One would consider it remarkable that the Bundesbank would consent to the destruction of the one great success story of central banking for the dubious mish-mash of a Eurocurrency issued by a tower of babel in the ECB. The answer is, of course, that the Bundesbank is quite convinced that no such thing will ever occur. The obstacle course to EMU is strewn with impossible conditions, and the Bundesbank keeps arguing that there should be absolutely no relaxation to these requirements. Furthermore, the Bundestag will have the final vote on the death of the mark. Only the most naive would consider the ECB and its currency achievable in the foreseeable future.

But there is an alternative, a stealthy alternative, which in my view is most likely. The old ERM was a system of exchange rates pegged de facto to the deutschemark. The Maastricht process was to tighten the pegs until they were absolutely fixed on the mark--with no band in which to wobble and no possibilities of realignment. Then the Bundesbank would be the de facto central bank of Europe and the deutschemark would be its currency. This is what was in the late Nicholas Ridley's mind when in 1990 he claimed that the ERM/EMU was "a German racket designed to take over the whole of Europe"--an idea which Marsh dismisses as "infantile."

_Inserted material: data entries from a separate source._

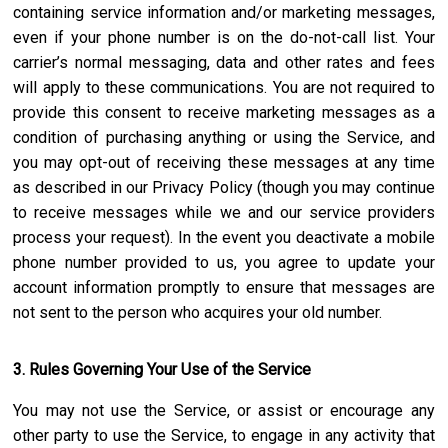
containing service information and/or marketing messages,
even if your phone number is on the do-not-call list. Your
carrier’s normal messaging, data and other rates and fees
will apply to these communications. You are not required to
provide this consent to receive marketing messages as a
condition of purchasing anything or using the Service, and
you may opt-out of receiving these messages at any time
as described in our Privacy Policy (though you may continue
to receive messages while we and our service providers
process your request). In the event you deactivate a mobile
phone number provided to us, you agree to update your
account information promptly to ensure that messages are
not sent to the person who acquires your old number.
3. Rules Governing Your Use of the Service
You may not use the Service, or assist or encourage any
other party to use the Service, to engage in any activity that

This would lead to a final irony. One of the powerful motives behind the French promotion of the ERM and EMU is the desire for "symetrie," which is defined in the lexicon of French bureaucrats as "French control over German monetary policy." And there is little doubt that, if there were a Eurocurrency and an ECB, it would be dominated by the French and they would realize their ambition. But now it looks as though, if there is to be monetary integration of Europe, it will be the Bundesbank and Germany in control--precisely the opposite of the aims of ValŽry Giscard d'Estaing, Jacques Delors, and the great coterie of very able chauvinists in French public life. A delicious irony indeed.

Europe once again enslaved by the Germans? "Infantile?" As the Germans will rightly say, it will be a voluntary enslavement. No country is forced to fix its currency to the mark. And in economic terms it would not be a bad solution, provided the Bundesbank retains its independence and integrity. A big proviso indeed! Would we want to bet Europe's shop on it?